### Assignment
Report all lines from the entries below in which "visitantes" appears.

### Extracted page text data
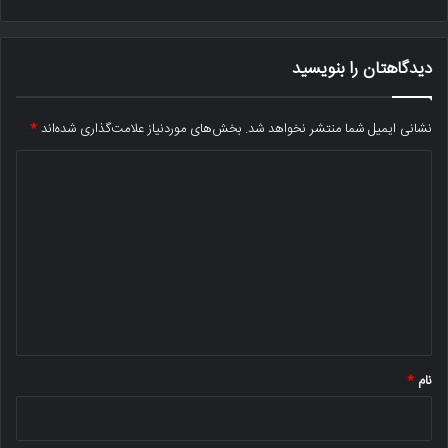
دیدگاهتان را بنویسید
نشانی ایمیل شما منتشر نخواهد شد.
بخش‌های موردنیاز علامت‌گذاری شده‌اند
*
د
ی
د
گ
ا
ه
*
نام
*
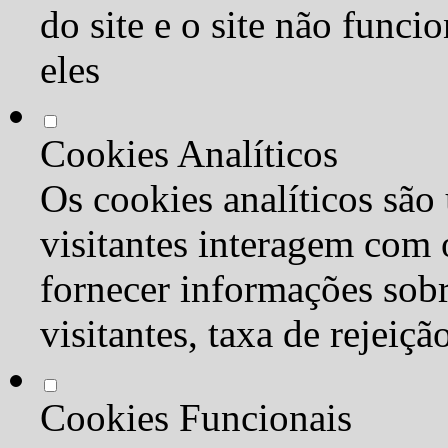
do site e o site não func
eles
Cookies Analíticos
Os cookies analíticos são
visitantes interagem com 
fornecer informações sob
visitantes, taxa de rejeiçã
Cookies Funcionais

---

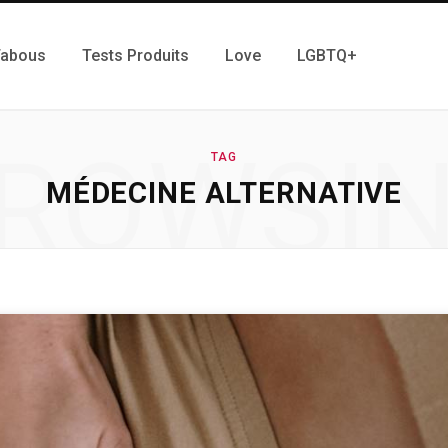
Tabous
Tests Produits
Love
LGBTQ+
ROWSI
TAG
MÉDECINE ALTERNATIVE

---

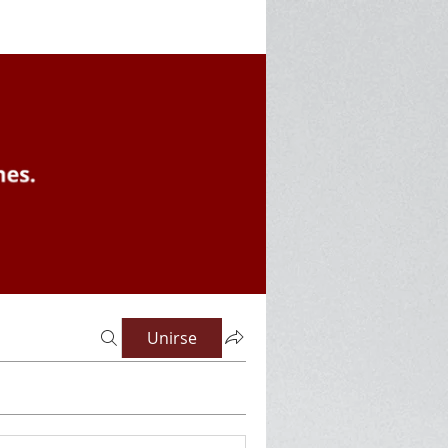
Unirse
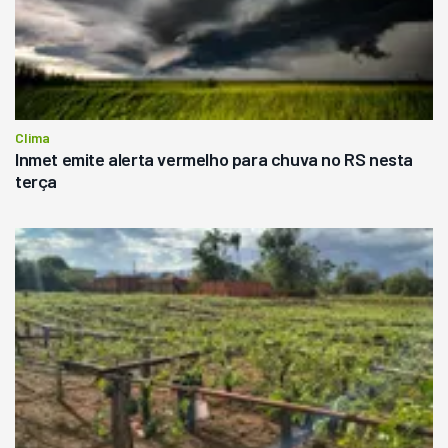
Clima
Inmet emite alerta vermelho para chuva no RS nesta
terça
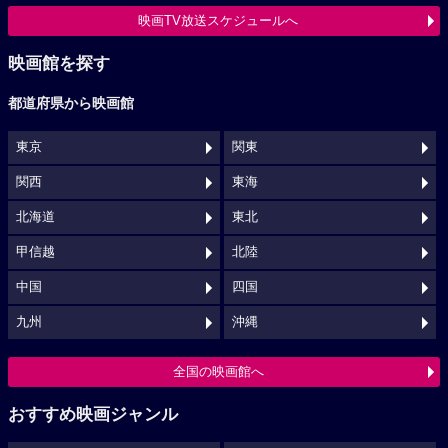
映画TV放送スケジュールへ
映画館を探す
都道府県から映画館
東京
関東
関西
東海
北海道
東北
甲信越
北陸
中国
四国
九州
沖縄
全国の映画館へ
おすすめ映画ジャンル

### Answer space
visitantes interagem com 
visitantes, taxa de rejeiçã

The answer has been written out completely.